WHAT YOU SHOULD DO: Lines from the one containing "Image attached. Mark" through the last line of the data below are to be returned exactly; leave out the rest.

Dataset entries:
- - -

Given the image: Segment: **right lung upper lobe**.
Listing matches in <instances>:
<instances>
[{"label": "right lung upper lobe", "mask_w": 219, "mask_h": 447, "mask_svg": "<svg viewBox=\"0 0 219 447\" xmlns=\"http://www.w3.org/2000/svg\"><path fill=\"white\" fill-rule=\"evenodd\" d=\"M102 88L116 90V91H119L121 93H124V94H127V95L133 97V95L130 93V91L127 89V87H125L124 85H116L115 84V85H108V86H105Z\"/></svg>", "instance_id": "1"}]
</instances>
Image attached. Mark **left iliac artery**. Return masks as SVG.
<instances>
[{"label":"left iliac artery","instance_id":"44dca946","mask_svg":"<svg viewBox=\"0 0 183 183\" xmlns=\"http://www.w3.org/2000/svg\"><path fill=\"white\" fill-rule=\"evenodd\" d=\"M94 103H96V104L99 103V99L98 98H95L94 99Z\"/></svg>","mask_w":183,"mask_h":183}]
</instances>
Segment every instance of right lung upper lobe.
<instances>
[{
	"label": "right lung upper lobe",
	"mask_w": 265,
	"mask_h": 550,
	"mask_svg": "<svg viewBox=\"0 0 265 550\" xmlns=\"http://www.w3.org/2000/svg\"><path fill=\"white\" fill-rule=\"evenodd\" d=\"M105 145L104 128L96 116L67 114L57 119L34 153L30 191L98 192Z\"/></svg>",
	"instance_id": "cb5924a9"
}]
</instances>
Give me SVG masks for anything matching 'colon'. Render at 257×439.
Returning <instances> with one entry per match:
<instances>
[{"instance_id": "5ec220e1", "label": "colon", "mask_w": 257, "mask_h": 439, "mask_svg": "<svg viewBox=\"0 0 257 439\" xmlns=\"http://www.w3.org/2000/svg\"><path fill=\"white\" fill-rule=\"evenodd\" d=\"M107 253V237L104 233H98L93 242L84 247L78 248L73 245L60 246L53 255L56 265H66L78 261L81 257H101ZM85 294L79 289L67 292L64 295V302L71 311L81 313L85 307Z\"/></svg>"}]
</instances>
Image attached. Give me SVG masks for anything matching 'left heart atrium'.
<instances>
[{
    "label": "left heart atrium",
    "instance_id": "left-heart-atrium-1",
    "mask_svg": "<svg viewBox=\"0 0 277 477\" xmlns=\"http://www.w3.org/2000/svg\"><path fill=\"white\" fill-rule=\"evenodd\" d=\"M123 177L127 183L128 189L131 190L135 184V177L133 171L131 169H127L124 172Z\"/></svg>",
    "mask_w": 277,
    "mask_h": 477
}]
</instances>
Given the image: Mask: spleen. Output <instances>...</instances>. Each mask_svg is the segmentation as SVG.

- - -

SOLUTION TO THIS EXERCISE:
Image attached. Mark **left iliac artery**. Return masks as SVG.
<instances>
[{"label":"left iliac artery","instance_id":"44dca946","mask_svg":"<svg viewBox=\"0 0 183 183\" xmlns=\"http://www.w3.org/2000/svg\"><path fill=\"white\" fill-rule=\"evenodd\" d=\"M94 103H96V104L99 103V99L98 98H95L94 99Z\"/></svg>","mask_w":183,"mask_h":183}]
</instances>
Segment every instance of right lung upper lobe.
<instances>
[{
	"label": "right lung upper lobe",
	"mask_w": 265,
	"mask_h": 550,
	"mask_svg": "<svg viewBox=\"0 0 265 550\" xmlns=\"http://www.w3.org/2000/svg\"><path fill=\"white\" fill-rule=\"evenodd\" d=\"M105 145L104 128L96 116L67 114L57 119L34 153L30 191L98 192Z\"/></svg>",
	"instance_id": "cb5924a9"
}]
</instances>
Give me SVG masks for anything matching 'colon'. Render at 257×439.
Returning <instances> with one entry per match:
<instances>
[{"instance_id": "5ec220e1", "label": "colon", "mask_w": 257, "mask_h": 439, "mask_svg": "<svg viewBox=\"0 0 257 439\" xmlns=\"http://www.w3.org/2000/svg\"><path fill=\"white\" fill-rule=\"evenodd\" d=\"M107 253V237L104 233H98L93 242L84 247L78 248L73 245L60 246L53 255L56 265H66L78 261L81 257H101ZM85 294L79 289L67 292L64 295V302L71 311L81 313L85 307Z\"/></svg>"}]
</instances>
Image attached. Give me SVG masks for anything matching 'left heart atrium'.
<instances>
[{
    "label": "left heart atrium",
    "instance_id": "left-heart-atrium-1",
    "mask_svg": "<svg viewBox=\"0 0 277 477\" xmlns=\"http://www.w3.org/2000/svg\"><path fill=\"white\" fill-rule=\"evenodd\" d=\"M123 177L127 183L128 189L131 190L135 184V177L133 171L131 169H127L124 172Z\"/></svg>",
    "mask_w": 277,
    "mask_h": 477
}]
</instances>
Given the image: Mask: spleen. Output <instances>...</instances>. Each mask_svg is the segmentation as SVG.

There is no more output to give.